4.      Masa Atba’ al – Tabi’in
Sekitar pertengahan abad kedua Hijriah, telah muncul berbagai kitab himpunan hadist di berbagai kota. Ulama berbeda pendapat tentang karya siapa yang terdahulu muncul. Ada yang menyatakan, kitab himpunan hadist yang terdahulu muncul adalah karya ‘Abdul Malik ibn Jurayj al-Bishri (w.150 H), ada yang menyatakan karya Malik Ibn Anas (w.179 H=795 M), dan ada yang menyatakan karya ulama lainnya. Karya-karya tersebut tidak hanya menghimpun hadis nabi saja, tetapi juga menghimpun fatwa-fatwa sahabat dan al-tabi’un.
      Ulama kemudian menyusun kitab hadis yang khusus menghimpun hadis-hadis nabi yang berkualitas sahih menurut kriteria penyusunannya. Mereka diantaranya adalah Abu’ Abdullah Muhammad ibn Isma’il al-Bukhari(w.256 H = 870 M) menghimpun hadis-hadis sahih dan menyusunnya dalam sebuah kitabyang berjudul al-Jami’ al-Musnad al-Shahih atau Shahih al-Mukhtasar min al- Sunan bi Naql al-‘Adl ‘an al-‘adl an’ Rasul Allah saw dan dikenal dengan sebutan al-Jami’ al-Shahih atau Shahih Muslim.
      Muncul kitab-kitab hadis yang bab-babnya tersusun seperti bab-bab fikih dan kualitas hadisnya ada yang sahih dan ada yang tidak sahih. Karya-karya dimaksud dikenal dengan nama kitab al-Sunan diantaranya adalah Abu Dawud Sulayman ibn al-Asy’ as al-Sijistani(w. 275 H=888 M), Abu ‘Isa Muhammad ibn ‘Isa ibn Sawrah al-Tirmidzi (w. 279 H = 892 M), Ahmad ibn Syu’aib al-Nasai(w. 303 H = 915 M), dan ‘Abdullah ibn Muhammad ibn Yazid ibn ‘Abdullah ibn Majah al-Qazwini (w. 273 H= 886 M).
      Karya-karya al-Bukhari, Muslim, Abu Dawud, al-Tirmidzi, dan al-Nasai diatas disepakati oleh mayoritas ulama hadis sebagai kitab-kitab hadis yang bertaraf standar dan dikenal sebagai al-Kutub al-Khamsah(lima Kitab Hadis Standar).

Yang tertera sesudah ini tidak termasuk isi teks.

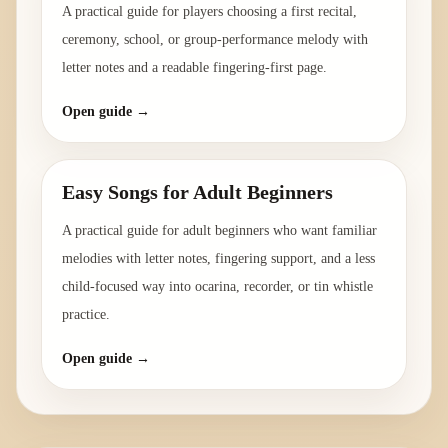
A practical guide for players choosing a first recital,
ceremony, school, or group-performance melody with
letter notes and a readable fingering-first page.
Open guide →
Easy Songs for Adult Beginners
A practical guide for adult beginners who want familiar
melodies with letter notes, fingering support, and a less
child-focused way into ocarina, recorder, or tin whistle
practice.
Open guide →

      Penetapan kestandaran didasarkan didasarkan atas pertimbangan-pertimbangan:
a)      Hampir seluruh hadis yang berkualitas sahih telah terdapat di dalam kitab-kitab tersebut.
b)      Hampir seluruh masalah yang terkandung dalam hadis nabi telah terhimpun dalam kitab-kitab tersebut.

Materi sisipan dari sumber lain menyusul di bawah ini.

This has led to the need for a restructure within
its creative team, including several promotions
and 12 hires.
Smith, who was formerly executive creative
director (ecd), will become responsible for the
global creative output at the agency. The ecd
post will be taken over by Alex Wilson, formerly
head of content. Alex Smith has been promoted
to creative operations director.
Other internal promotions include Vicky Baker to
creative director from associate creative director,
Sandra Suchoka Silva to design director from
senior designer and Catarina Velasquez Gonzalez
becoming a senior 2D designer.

c)      Secara umum kitab-kitab tersebut lebih baik daripada kitab-kitab hadis lainnya, dilihat dari segi susunannya, isinya, dan kualitasnnya.

    KESIMPULAN
Para sahabat adalah penyambung lidah Rasulullah Saw. Untuk melaksanakan tugas itu mereka mengerahkan seluruh kemampuan manusiawinya, dengan tetap tidak melalaikan suatu perkara yang sangat mulia, yaitu memelihara peninggalan beliau dari berbagai perubahan. Dalam penulisan hadits ada beberapa cara penulisan hadits dan istilah istilahnya. Di dalam penulisan hadis juga ada kesalahpahaman dalam penulisan. Periwayatan hadits juga ada proses nya yaitu mulai dari Rasulullah lalu Masa Sahabat khulafaurrasyidin, Masa Tabi’in lalu Masa Arba’ Al- Tabain.
 
 
referensi :
[1]Nuruddin ‘Itr, Ulumul Hadits, (Bandung :PT. Remaja Rosdakarya, 2012), hlm.42                   
[2]Muhammad Musthafa Azami, Ilmu Hadis, (Jakarta: Penerbit Lentera, 1977) ,hlm.51.

[3]Nuruddin ‘Itr, Ulumul Hadits, hlm. 232-236
[4]Agung Danarta, Perempuan Periwayat Hadis, (Jogjakarta ; Pustaka Pelajar, 2013), hlm.65-89.
[5]Mohammad Nor Ichwan, Studi Ilmu Hadis, (Semarang:Rasail Media Group, 2007), hlm.90.